More specifically, there was hardly anyone who had access to (at the equivalent prices today) 10s of thousands of dollars of multi-track studio equipment and outboard processing gear, and who had a significant audience to distribute to, did this. People who had these capabilities would generally edit and post process the audio which, by definition, would take longer to do than exporting in Ardour would take today.
Anyone who was dong that style of recording were only doing so because they didn’t have the tools available (and large budgets required back then) to do that post-production work. And that meant they also probably didn’t have an audience of more than a few dozen people to distribute the result to.
You are, by the way, talking to someone who was doing recordings of, and for, low-budget theatre productions in the mid 1980s. If we had the capabilities (and audience) to improve the sound quality by post processing, we would have. And we would have loved to have been able to do multi-track.
We didn’t record like this because we didn’t want to, but because it was impossible for us to do anything else. Did it result in better recordings than if we had the facilities that are readily available and affordable today?
Absolutely not!
And even without those unaffordable studio tools, I forget how many hours we spent tidying up tapes with a razor blade to remove noisy or unrequired sections of a performance
I honestly think you have formed a romanticised, idealized view of old-school analogue workflows and practices which really only exists in your imagination.
These days, you can get studio quality compressors, reverbs, EQs, gates, and multi-track capability for the price of a cheap computer and audio interface. And it will, in many ways, exceed the capabilities of the gear available to high-end studios in the 1960s and 70s.

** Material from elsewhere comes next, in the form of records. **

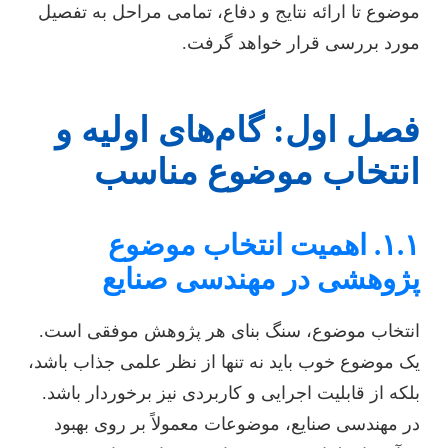
موضوع تا ارائه نتایج و دفاع، تمامی مراحل به تفصیل
مورد بررسی قرار خواهد گرفت.
فصل اول: گام‌های اولیه و
انتخاب موضوع مناسب
۱.۱. اهمیت انتخاب موضوع
پژوهشی در مهندسی صنایع
انتخاب موضوع، سنگ بنای هر پژوهش موفقی است.
یک موضوع خوب باید نه تنها از نظر علمی جذاب باشد،
بلکه از قابلیت اجرایی و کاربردی نیز برخوردار باشد.
در مهندسی صنایع، موضوعات معمولاً بر روی بهبود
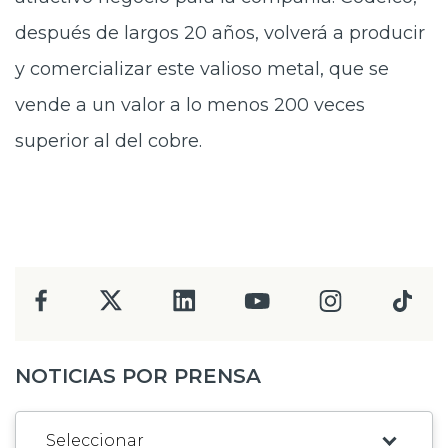
después de largos 20 años, volverá a producir
y comercializar este valioso metal, que se
vende a un valor a lo menos 200 veces
superior al del cobre.
NOTICIAS POR PRENSA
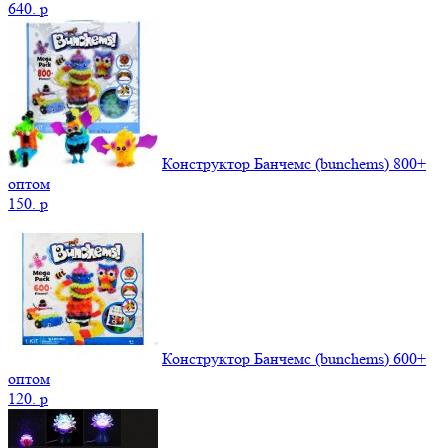
640.
p
Конструктор Банчемс (bunchems) 800+
оптом
150.
p
Конструктор Банчемс (bunchems) 600+
оптом
120.
p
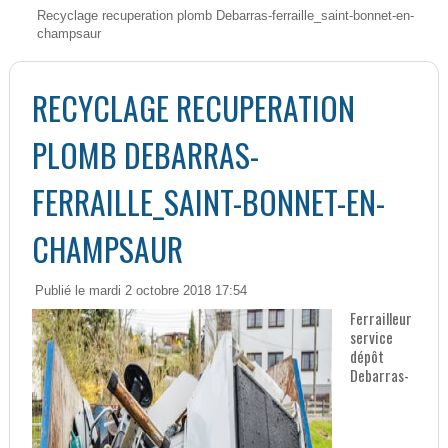
Recyclage recuperation plomb Debarras-ferraille_saint-bonnet-en-
champsaur
RECYCLAGE RECUPERATION
PLOMB DEBARRAS-
FERRAILLE_SAINT-BONNET-EN-
CHAMPSAUR
Publié le mardi 2 octobre 2018 17:54
Ferrailleur
service
dépôt
Debarras-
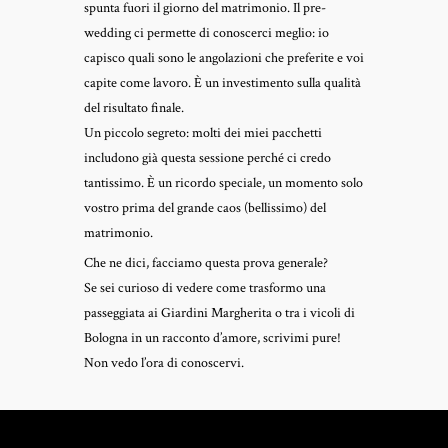
spunta fuori il giorno del matrimonio. Il pre-
wedding ci permette di conoscerci meglio: io
capisco quali sono le angolazioni che preferite e voi
capite come lavoro. È un investimento sulla qualità
del risultato finale.
Un piccolo segreto: molti dei miei pacchetti
includono già questa sessione perché ci credo
tantissimo. È un ricordo speciale, un momento solo
vostro prima del grande caos (bellissimo) del
matrimonio.
Che ne dici, facciamo questa prova generale?
Se sei curioso di vedere come trasformo una
passeggiata ai Giardini Margherita o tra i vicoli di
Bologna in un racconto d’amore, scrivimi pure!
Non vedo l’ora di conoscervi.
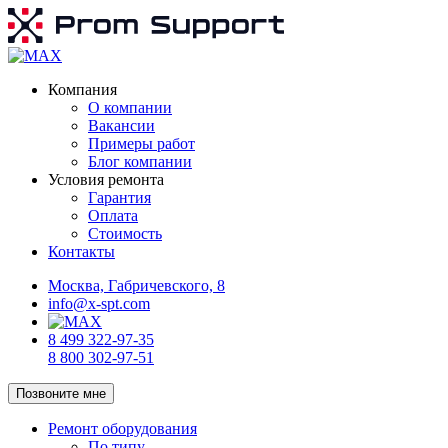
Компания
О компании
Вакансии
Примеры работ
Блог компании
Условия ремонта
Гарантия
Оплата
Стоимость
Контакты
Москва, Габричевского, 8
info@x-spt.com
8 499 322-97-35
8 800 302-97-51
Позвоните мне
Ремонт оборудования
По типу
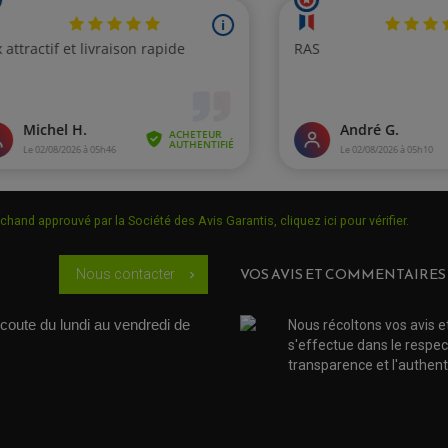
chand approuvé par la Société des Avis Garantis,
cliquez ici pour vérifier
.
VOS AVIS ET COMMENTAIRES
Nous contacter
chevron_right
coute du lundi au vendredi de 
Nous récoltons vos avis e
s'effectue dans le respec
transparence et l'authenti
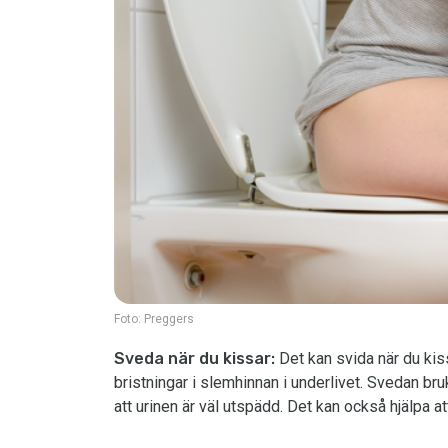
Foto:
Preggers
Sveda när du kissar:
Det kan svida när du kiss
bristningar i slemhinnan i underlivet. Svedan bru
att urinen är väl utspädd. Det kan också hjälpa a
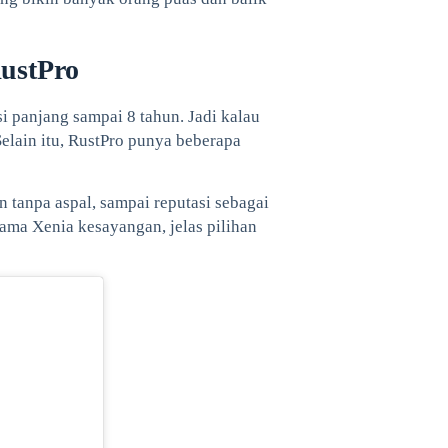
ustPro
i panjang sampai 8 tahun. Jadi kalau
Selain itu, RustPro punya beberapa
n tanpa aspal, sampai reputasi sebagai
sama Xenia kesayangan, jelas pilihan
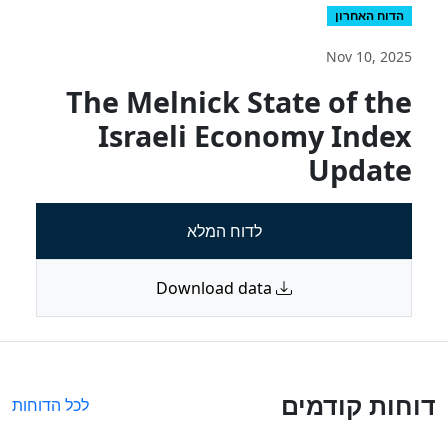
הדוח האחרון
Nov 10, 2025
The Melnick State of the
Israeli Economy Index
Update
לדוח המלא
Download data
דוחות קודמים
לכל הדוחות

That is the setup you are using, complete with automation (OSC) that could only have been dreamed about 40 years ago and you are, effectively, trying to compare that to someone trying to record an amateur performance on a cheap Radio Shack cassette recorder and microphone.
The modern equivalent of the amateur setup you reference would be for you to launch the voice recorder on your phone and use its built-in mic. But that certainly wouldn’t work for the setup you describe.
I do understand that you want a setup that’s as simple to use as possible but it sounds like you have a very specific and unique use-case that you are trying to achieve.
There are ways to do this which include using more automation (LUA scripts and/or OSC control) to trigger the export either automatically at the end of the recording, or with a dumbed-down control.
Or you could just train the users how to perform the very straightforward export process within Ardour: if the session has been set up with a session template with the required export parameters, it really is as simple as CTRL-E, ALT-E to export the whole session and open the folder with the exported files.
Arguing that Ardour (or any other DAW) should do this is, IMO, a dead end.